Арсик остолбенел. Он уставился на меня с ужасом.

— Как?! — вскричал он. — Ты понимаешь, что говоришь? Кого ты возьмешь в испытуемые?

— Любого из нас, — спокойно сказал я. — Или ты полагаешь, что мы все ангелы? Что в каждом из нас недостаточно зла и подлости?

— Я могу знать это только о себе. Мне было бы больно, если бы ты… — сказал Арсик, отвернулся и вышел.

Больше мы этой темы не касались. Но Арсик стал еще более задумчив и нервен. Я понимал, чтeq \o (о;?) его мучает. Как всегда бывает в науке, его открытие могло помочь людям, но могло и навредить. Все дело в том, кто им пользуется. Арсик, вероятно, непрерывно думал об этом, да еще подстегивал размышления своими же спектрами.

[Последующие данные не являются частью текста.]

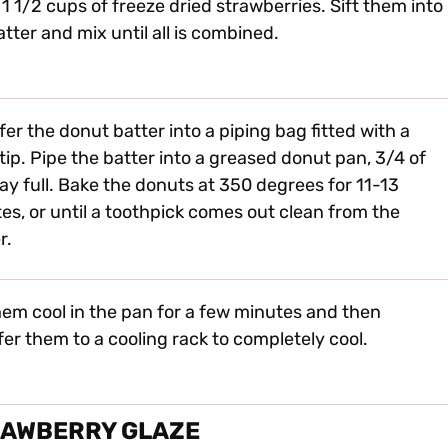
 1 1/2 cups of freeze dried strawberries. Sift them into
atter and mix until all is combined.
fer the donut batter into a piping bag fitted with a
 tip. Pipe the batter into a greased donut pan, 3/4 of
ay full. Bake the donuts at 350 degrees for 11-13
es, or until a toothpick comes out clean from the
r.
hem cool in the pan for a few minutes and then
fer them to a cooling rack to completely cool.
RAWBERRY GLAZE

У него ввалились и покраснели глаза от долгих наблюдений.

Вокруг нашей лаборатории складывалась напряженная обстановка. Ходили разные слухи. Где-то в других лабораториях, на других этажах института, происходили странные события, и их неизменно связывали с установкой Арсика, потому что почти везде были люди, которые ею пользовались.

В лаборатории рентгеноскопии украли сумочку. Одна из сотрудниц немедленно уволилась, потому что не могла больше работать. Ей не давала покоя мысль, что все подозревают друг друга. Тихо, негласно, но подозревают. И это так и было. Ничего в этом не было особенного. Но она уволилась, потому что смотрела свет Арсика.

Самое грустное, что на нее и подумали, когда она уволилась.

Ну, не станешь же каждому тыкать в глаза окуляры, приматывать их за запястье к установке и твердить: «Смотрите! Смотрите, вы станете другими людьми! Потрудитесь немного душою, что вам стоит?»

Интересно, что ходили к нам в лабораторию на сеансы, в основном, одни и те же люди, про которых было и так известно, что совесть у них есть. Многие не ходили из-за лени, а мерзавцев к установке Арсика просто было не подтащить. Они прослышали о чудесных свойствах света и повели войну. Институт раскололся на два лагеря.